Camden Courier-Post - April 30, 1980
Rainout aids Phillies’ pitching plans
By Rusty Pray of the Courier-Post
NEW YORK – It was with a collective sigh of relief that the Phillies received the news of yesterday's rainout. Their scheduled game against the Mets had been washed away by a steady drizzle that shrouded the Big Apple in an appropriate gray mist.
To Manager Dallas Green, the rainout meant he would not have to shuffle his pitching rotation. He was planning to use lefthander Randy Lerch last night, Steve Carlton tonight and Dick Ruthven tomorrow because his fourth starter, Larry Christenson, is out with a pulled groin muscle.
Green probably would have had to start rookie Scott Munninghoff when the Phils returned home to face Los Angeles on Friday. Now, Green will go with Lerch tonight, Carlton tomorrow and Ruthven Friday. At the least, the rainout gives the beleaguered Ruthven, who has been tattooed for 22 hits and 16 runs in his last three outings, an extra day's rest.
THE METS are having every bit as much trouble as people thought they would have. They've already claimed last place in the National League's East Division, losing 10 of their first 15 games, and calls are out for the front office to make some kind of move to turn the club around.
It seems clear now that hiring a public relations firm to attack the Yankees is not the kind of move that will help the Mets. Their starting pitching has been about as reliable as an Iranian promise, none of the New York starters having completed a game. The Mets' bullpen is working under such poor conditions, the relievers might be considering jumping the May 22 strike deadline.
Their hitters have fared little better, which is the reason why General Manager Frank Cashen has talked to Atlanta about Gary Matthews and the deposed Bob Horner. The problem is, Cashen has little to offer the Braves in return.
INDEED, New York right now is the weakest team in baseball. The Mets' offense has produced a total of three home runs – the fewest in the majors – and has gone 10 games without a homer.
Yet, this is the same club that beat the Phils two-out-of-three in Veterans Stadium last week. It is ironic that the two clubs seem to have similar pitching problems, because the Mets beat the Phillies primarily on pitching.
Ray Burris and a 27-year-old rookie named Mark Bomhack held the Phillies to one run between them, sandwiching New York wins around a 14-8 slugfest Philly victory.
EVEN WITH the series loss to the Mets, the home stand might have been salvaged against the St Louis Cardinals. But it was not to be. Had Steve Carlton not thrown a brilliant one-hitter at the Cards on Saturday night, the Phils might well be going into tonight's game in Shea Stadium with a 5-9 record, ½ game ahead of the Mets in the standings.
Phillie pitchers combined to allow the Mets and Cards 54 hits – 19 by St.
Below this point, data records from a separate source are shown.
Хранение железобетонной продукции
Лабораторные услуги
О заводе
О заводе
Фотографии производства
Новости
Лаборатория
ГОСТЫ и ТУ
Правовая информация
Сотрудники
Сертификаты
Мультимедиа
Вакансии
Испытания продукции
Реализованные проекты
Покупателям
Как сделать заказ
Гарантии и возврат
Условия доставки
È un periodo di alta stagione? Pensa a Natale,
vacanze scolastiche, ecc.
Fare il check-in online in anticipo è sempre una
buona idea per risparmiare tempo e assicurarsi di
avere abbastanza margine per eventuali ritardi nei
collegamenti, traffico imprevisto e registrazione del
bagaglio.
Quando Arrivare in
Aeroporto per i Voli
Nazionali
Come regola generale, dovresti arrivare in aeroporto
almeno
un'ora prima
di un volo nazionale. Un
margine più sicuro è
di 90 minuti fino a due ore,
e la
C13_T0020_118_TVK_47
Louis on Sunday – and 27 runs (23 earned) in six games. Take away Carlton's one-hitter and you have a good idea of how well the rest of the staff pitched.
The offense was nearly as unproductive. Sure, the Phils scored 25 runs. But 21 of them came in two games (the 14-8 win and Carlton's 7-0 victory). The club batted .257 for the series, .225 against Cardinal pitching, and left a total of 47 base runners stranded.
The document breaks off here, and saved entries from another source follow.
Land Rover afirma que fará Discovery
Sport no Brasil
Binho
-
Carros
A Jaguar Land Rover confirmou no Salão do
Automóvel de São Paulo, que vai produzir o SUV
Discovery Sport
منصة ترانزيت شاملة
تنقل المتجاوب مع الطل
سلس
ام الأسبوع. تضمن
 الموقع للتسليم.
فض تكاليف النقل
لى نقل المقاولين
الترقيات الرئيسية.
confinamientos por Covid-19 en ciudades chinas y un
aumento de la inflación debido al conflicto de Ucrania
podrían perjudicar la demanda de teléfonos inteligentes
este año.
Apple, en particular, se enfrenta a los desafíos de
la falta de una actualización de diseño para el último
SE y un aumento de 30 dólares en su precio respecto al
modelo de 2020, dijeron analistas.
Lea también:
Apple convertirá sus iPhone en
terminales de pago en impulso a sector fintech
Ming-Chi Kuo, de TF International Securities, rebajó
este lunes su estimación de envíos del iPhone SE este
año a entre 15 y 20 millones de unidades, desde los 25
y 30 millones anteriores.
"WE'RE PLAYING catchup a lot and that puts a burden on everybody," said Green. "When you get two or three guys on base each inning and don't do anything with it, that's when you put the added burden on."
Key figures in the lineup struggled during the home stand. Leadoff man Pete Rose hit .318, but went 2-for-12 when he led off innings. Bake McBride went 3-for-13 and found himself in Green's doghouse after a misunderstanding concerning the extent of a knee difficulty. Mike Schmidt, after going 6-for-8 in the final two games against the Mets, hit .059 against St. Louis. Greg Luzinski got all three of his RBIs with one swing of the bat against New York, and Greg Gross, who replaced McBride in the lineup for the final two games with the Cards, went 1-for-16.